C has 5 children (the oldest is an adult and the youngest a teenager) and lives in fairly straightened circumstances with the family having little income over and above state benefits.  

C did not receive any financial provision from her mother during her lifetime and had no expectation that she would inherit from her mother.  Despite this, she brought a claim for provision from the Estate under the Inheritance (Provision for Family and Dependents) Act 1975 (the 1975 Act).

The ruling

The starting point in English Law is that individuals are entitled to leave their Estate to whoever they choose (known as testamentary freedom).  Testamentary freedom is however subject to certain restrictions and one of those is the 1975 Act which allows spouses, children or other dependents of a Deceased to claim “reasonable financial provision” in circumstances where the court deems the provision left for them under the will to be unreasonable.  The 1975 Act allows the judge hearing the claim quite a wide discretion to decide what constitutes reasonable financial provision by reference to a list of factors, including the size of the Estate, the conduct of the individuals involved and the various demands on the Estate. However, any provision is limited to awards of maintenance, a standard which is not defined in the 1975 Act, but which is calculated by reference to the specific facts of the case.
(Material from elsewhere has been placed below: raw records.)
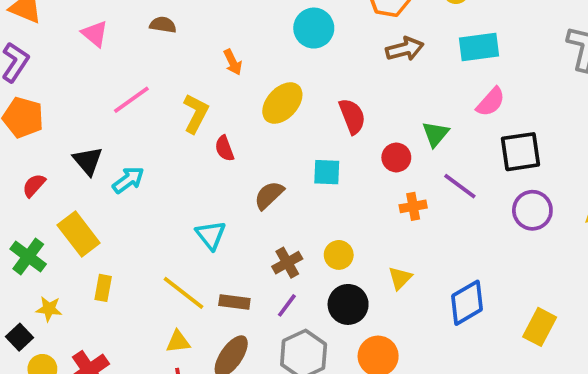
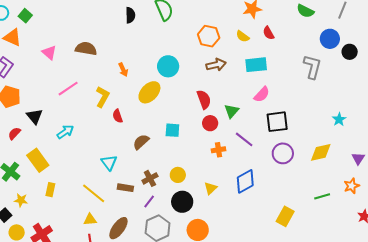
brown semicircle: (163, 25) -> (86, 49), size x1.5
cyan circle: (314, 28) -> (168, 66), moved
red semicircle: (352, 116) -> (204, 99), moved
black triangle: (88, 161) -> (35, 116), moved
brown rectangle: (234, 302) -> (125, 188), moved
blue diamond: (467, 303) -> (245, 181), moved

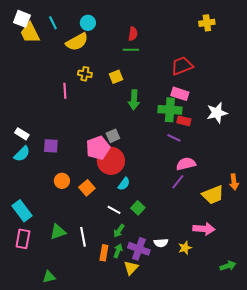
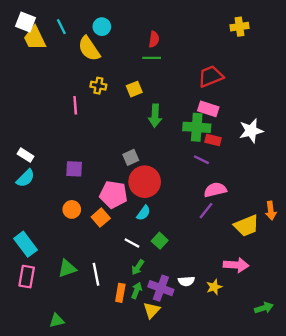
yellow semicircle: (77, 42) -> (89, 49), turned 85
purple square: (51, 146) -> (74, 169), moved
pink pentagon: (98, 148) -> (113, 194), moved, turned 30
red circle: (111, 161) -> (145, 182), moved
This case has been flip-flopping through the appeal courts since 2007.  The first instance judge found that C’s straightened circumstances, the absence of other demands on the Estate and D’s unreasonable conduct towards C warranted an award of £50,000.  This decision was reversed and then re-reversed on appeal, with a 2011 appeal upholding the original award of £50,000.

In the eyes of many practitioners, the 2011 judgment was the leading authority on claims by adult children and confirmed the established rule that the way in which the trial judge decides to exercise his/her discretion under the Act should not be interfered with lightly.

This latest decision appears to cast doubt on that proposition, with the Court of Appeal judges finding that the original judge made many errors when carrying out his original quantification of the award, including:

  • seeking to make an award that replicated C’s existing state benefits;
  • failing to assess what C might reasonably require for her maintenance other than by analogy with state benefits;
  • ignoring the fact that half of the estate came from a life insurance payment following the death of C’s father;
  • failing to take account of C’s expenditure on rent; and
  • failing to get to the bottom of how any award would affect C’s state benefits. 

By re-assessing the relevant facts and applying the provisions of the 1975 Act, the Court of Appeal found that C’s award should increase to £143,000.

The implications for our clients

This is arguably a landmark change to the legal landscape in this area.  Not only is it likely to increase the risk of claims by disinherited adult children, it may also make it easier for claimants to challenge awards that they don’t like.  That said, it is possible that the ruling could yet again be reversed by an appeal to the Supreme Court by the charities    

Furthermore, even if the decision stands, its effect should be approached with caution.  The media have already begun to significantly overplay the implications of the case on testamentary freedom, and it risks being misinterpreted as amounting to effective forced heirship.  This is entirely incorrect – even after this decision claims under the 1975 Act by adult children remain highly fact specific and there is no automatic right to inheritance, even for children with necessitous financial circumstances.

The best way of minimising the risk of a claim is to talk the situation through thoroughly with your trusted advisers at an early stage and where possible address the situation head on through a combination of effective Estate planning and communication with the family members (and where appropriate the charities involved).

Charities perhaps face greater challenges given the adverse PR that will follow this ruling and a number of other adverse decisions in recent years.  Charities are in an awkward position; their obligation is to seek to maximise the value of assets in their hands, and that can mean challenging claims under the 1975 Act, even in the face of adverse publicity.  But it must not be forgotten in this case that the charities still stand to receive 2/3rds of Mrs Jackson’s Estate, and legacy giving remains an entirely appropriate way of leaving all or part of one’s Estate in the right circumstances.